* **TASK TO CARRY OUT**
Across the lines of the records below, how many have the string "Derartige" in them? Answer with the number alone.

* **TASK MATERIAL**
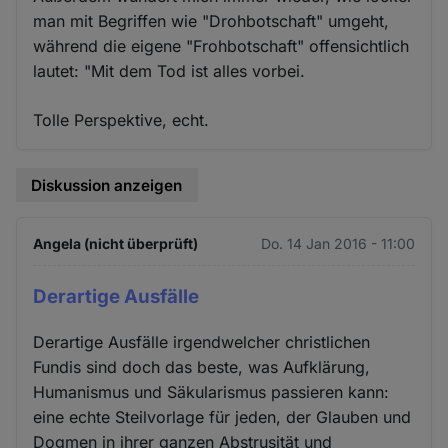
man mit Begriffen wie "Drohbotschaft" umgeht,
während die eigene "Frohbotschaft" offensichtlich
lautet: "Mit dem Tod ist alles vorbei.
Tolle Perspektive, echt.
Diskussion anzeigen
Angela (nicht überprüft)
Do. 14 Jan 2016 - 11:00
Derartige Ausfälle
Derartige Ausfälle irgendwelcher christlichen
Fundis sind doch das beste, was Aufklärung,
Humanismus und Säkularismus passieren kann:
eine echte Steilvorlage für jeden, der Glauben und
Dogmen in ihrer ganzen Abstrusität und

* **RESPONSE BELOW**
2